| TASK GOAL |
Look through the material below and return every line that contains "Salary".

### WORKING DATA

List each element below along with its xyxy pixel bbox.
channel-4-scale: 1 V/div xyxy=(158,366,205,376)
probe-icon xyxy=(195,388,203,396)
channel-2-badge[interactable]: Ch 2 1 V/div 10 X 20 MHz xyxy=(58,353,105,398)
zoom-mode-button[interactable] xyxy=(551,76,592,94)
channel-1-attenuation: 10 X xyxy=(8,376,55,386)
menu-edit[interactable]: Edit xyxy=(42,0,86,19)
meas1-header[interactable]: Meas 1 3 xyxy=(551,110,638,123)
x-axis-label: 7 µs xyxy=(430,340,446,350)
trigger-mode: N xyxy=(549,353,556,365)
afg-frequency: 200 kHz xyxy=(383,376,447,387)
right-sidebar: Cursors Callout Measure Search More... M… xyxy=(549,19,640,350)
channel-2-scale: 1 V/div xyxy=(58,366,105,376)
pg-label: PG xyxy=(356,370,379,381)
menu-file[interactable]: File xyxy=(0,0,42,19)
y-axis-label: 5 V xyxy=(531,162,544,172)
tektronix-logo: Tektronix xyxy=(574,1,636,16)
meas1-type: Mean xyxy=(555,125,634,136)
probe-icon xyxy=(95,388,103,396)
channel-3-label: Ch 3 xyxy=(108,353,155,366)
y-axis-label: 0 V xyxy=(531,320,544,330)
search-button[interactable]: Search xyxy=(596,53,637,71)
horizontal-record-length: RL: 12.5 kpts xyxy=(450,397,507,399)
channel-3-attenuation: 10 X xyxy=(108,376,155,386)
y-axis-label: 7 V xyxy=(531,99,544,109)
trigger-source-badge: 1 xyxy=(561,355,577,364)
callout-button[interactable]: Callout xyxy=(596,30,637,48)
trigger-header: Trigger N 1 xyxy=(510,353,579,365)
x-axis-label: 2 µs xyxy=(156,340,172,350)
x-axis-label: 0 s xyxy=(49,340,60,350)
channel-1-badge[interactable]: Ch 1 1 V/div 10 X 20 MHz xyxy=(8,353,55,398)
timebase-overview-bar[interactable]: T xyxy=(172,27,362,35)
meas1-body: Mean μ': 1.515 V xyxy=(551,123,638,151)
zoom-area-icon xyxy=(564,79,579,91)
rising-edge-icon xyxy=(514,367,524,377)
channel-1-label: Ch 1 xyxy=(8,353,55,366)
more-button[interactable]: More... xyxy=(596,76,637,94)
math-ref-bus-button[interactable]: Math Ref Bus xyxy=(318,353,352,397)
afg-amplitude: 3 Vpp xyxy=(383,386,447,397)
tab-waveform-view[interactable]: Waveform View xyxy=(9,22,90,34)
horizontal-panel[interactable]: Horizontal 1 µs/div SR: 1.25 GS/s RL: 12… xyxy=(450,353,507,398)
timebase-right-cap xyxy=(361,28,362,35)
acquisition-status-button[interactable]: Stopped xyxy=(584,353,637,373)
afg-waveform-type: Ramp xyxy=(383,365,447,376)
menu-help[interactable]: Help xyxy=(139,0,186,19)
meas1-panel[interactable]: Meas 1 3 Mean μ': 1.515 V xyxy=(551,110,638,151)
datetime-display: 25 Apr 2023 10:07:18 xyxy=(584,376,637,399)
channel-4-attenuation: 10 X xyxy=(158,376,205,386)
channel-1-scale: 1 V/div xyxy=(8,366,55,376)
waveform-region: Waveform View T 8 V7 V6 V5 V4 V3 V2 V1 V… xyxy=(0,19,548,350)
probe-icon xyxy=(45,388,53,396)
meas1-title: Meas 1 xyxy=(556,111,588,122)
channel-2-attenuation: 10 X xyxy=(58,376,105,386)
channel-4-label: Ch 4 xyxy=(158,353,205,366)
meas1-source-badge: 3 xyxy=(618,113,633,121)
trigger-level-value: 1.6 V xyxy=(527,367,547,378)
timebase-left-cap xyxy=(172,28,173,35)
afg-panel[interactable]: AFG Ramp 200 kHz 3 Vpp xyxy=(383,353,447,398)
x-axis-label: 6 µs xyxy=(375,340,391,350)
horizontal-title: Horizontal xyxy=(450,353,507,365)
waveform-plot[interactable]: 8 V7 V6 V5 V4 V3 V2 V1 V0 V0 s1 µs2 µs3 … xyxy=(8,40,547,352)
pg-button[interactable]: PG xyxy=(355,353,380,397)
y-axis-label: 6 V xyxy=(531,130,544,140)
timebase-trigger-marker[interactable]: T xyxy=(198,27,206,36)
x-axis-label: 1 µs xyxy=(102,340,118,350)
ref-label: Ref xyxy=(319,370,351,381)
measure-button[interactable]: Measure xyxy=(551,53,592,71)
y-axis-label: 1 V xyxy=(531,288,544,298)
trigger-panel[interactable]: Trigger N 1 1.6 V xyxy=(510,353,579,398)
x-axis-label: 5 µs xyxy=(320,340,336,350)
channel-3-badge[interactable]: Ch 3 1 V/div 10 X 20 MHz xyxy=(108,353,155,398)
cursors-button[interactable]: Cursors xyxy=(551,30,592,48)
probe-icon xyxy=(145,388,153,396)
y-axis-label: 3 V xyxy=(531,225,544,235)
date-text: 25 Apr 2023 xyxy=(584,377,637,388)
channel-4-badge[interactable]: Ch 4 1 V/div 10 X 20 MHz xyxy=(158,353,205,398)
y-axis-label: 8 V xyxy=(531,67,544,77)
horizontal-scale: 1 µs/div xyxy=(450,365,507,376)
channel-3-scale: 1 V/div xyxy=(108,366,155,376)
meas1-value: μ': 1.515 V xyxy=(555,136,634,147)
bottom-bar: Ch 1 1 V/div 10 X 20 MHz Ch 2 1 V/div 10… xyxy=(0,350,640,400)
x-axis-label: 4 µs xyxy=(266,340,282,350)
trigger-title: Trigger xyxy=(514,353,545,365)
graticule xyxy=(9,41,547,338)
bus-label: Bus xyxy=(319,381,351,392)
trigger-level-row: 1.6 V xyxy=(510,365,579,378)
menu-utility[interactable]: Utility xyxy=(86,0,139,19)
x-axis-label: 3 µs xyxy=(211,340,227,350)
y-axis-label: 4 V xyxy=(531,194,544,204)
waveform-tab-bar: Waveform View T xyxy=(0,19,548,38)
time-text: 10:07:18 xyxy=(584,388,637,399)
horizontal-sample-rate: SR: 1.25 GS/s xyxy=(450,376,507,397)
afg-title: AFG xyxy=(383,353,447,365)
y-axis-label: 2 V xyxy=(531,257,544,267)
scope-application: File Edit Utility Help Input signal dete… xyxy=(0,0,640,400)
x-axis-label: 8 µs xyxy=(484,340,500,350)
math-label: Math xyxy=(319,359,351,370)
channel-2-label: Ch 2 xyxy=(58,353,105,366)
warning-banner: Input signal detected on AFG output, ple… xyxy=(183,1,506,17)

######
### WORKING DATA

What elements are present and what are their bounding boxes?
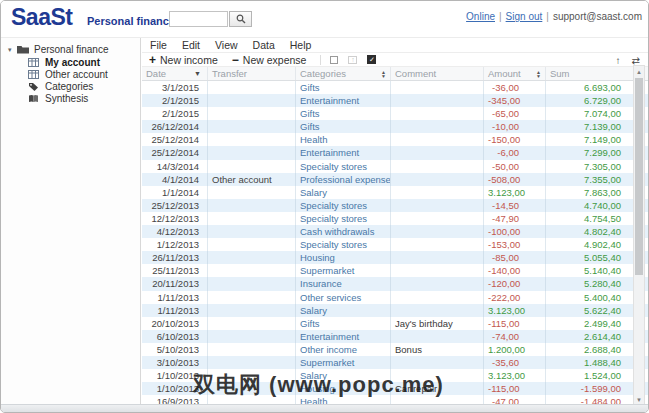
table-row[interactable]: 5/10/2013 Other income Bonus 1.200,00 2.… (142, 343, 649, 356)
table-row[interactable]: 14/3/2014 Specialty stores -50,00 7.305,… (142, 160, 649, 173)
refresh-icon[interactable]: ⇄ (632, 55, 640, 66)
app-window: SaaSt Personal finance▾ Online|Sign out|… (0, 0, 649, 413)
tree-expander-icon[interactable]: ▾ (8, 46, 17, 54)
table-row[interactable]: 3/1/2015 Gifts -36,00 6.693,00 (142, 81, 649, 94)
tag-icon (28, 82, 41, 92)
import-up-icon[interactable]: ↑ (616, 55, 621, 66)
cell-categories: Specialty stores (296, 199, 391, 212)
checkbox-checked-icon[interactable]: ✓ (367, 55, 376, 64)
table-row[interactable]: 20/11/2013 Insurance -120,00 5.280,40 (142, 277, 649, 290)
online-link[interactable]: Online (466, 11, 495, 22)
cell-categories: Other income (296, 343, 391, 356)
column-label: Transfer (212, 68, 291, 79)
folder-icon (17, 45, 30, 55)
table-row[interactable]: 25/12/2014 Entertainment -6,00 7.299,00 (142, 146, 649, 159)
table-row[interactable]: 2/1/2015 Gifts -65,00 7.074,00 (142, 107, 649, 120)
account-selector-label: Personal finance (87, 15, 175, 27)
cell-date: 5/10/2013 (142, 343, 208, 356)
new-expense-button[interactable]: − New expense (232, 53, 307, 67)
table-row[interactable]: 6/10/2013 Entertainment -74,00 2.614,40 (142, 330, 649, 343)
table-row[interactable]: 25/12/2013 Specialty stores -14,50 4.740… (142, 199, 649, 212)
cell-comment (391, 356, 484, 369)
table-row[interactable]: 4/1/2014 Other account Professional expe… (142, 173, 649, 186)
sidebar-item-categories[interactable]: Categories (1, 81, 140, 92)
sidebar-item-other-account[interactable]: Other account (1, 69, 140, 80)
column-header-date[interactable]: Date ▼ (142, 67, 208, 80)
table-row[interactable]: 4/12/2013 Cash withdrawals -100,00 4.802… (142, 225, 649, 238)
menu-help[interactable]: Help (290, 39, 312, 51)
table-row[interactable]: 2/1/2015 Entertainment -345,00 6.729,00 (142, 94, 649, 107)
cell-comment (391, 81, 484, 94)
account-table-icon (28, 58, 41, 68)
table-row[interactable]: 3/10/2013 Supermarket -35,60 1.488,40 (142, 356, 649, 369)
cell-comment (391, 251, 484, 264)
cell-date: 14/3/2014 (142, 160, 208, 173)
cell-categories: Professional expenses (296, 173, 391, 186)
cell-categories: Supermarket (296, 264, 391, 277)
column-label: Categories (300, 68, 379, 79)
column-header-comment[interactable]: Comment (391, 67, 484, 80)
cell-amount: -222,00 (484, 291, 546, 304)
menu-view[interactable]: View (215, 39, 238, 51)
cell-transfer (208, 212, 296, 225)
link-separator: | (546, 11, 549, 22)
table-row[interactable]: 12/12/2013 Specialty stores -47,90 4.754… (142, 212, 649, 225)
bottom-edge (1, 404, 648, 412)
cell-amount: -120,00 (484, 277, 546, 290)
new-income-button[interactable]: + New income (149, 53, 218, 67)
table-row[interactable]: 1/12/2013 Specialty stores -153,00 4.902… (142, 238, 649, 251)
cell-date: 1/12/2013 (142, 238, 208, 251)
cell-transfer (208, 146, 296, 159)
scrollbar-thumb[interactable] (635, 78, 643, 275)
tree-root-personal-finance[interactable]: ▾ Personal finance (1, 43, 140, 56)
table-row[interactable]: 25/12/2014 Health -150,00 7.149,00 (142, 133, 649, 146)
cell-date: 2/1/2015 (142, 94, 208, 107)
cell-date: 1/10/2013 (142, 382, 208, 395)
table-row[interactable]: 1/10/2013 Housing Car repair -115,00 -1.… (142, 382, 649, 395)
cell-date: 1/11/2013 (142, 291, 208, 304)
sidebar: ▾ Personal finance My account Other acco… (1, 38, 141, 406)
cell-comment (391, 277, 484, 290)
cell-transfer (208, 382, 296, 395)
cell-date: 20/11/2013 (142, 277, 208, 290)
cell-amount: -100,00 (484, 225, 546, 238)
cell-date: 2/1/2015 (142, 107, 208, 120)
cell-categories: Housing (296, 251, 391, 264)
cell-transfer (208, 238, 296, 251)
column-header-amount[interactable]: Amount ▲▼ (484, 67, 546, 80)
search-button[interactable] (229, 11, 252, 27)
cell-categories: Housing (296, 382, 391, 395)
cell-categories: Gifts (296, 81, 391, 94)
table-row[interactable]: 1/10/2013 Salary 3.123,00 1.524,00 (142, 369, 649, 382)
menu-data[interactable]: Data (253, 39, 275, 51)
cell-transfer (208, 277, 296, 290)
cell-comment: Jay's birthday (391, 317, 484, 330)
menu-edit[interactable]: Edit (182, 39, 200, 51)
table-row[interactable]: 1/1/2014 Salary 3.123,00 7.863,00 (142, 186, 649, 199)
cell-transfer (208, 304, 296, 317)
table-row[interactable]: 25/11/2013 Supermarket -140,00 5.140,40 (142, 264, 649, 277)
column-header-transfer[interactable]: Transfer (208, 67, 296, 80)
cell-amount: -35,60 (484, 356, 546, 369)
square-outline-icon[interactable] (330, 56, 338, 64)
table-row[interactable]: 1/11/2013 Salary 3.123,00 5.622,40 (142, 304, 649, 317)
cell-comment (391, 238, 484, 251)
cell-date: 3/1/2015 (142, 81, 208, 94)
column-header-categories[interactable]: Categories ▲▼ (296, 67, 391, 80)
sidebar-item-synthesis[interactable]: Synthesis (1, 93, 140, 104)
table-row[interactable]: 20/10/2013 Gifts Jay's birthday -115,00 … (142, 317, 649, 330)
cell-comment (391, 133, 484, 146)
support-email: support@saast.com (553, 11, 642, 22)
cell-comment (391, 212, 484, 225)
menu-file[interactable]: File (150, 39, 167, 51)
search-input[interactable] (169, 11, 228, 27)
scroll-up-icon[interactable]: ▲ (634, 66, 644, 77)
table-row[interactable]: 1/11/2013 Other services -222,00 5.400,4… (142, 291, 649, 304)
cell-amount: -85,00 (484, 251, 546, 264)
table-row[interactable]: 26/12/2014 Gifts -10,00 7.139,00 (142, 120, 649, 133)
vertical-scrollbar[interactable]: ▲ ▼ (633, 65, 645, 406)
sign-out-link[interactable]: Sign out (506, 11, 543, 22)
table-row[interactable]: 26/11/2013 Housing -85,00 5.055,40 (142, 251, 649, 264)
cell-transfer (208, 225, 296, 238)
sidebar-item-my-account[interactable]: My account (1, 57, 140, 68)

######

| TASK RESULT |
table-row[interactable]: 1/10/2013 Salary 3.123,00 1.524,00 (142, 369, 649, 382)
table-row[interactable]: 1/1/2014 Salary 3.123,00 7.863,00 (142, 186, 649, 199)
table-row[interactable]: 1/11/2013 Salary 3.123,00 5.622,40 (142, 304, 649, 317)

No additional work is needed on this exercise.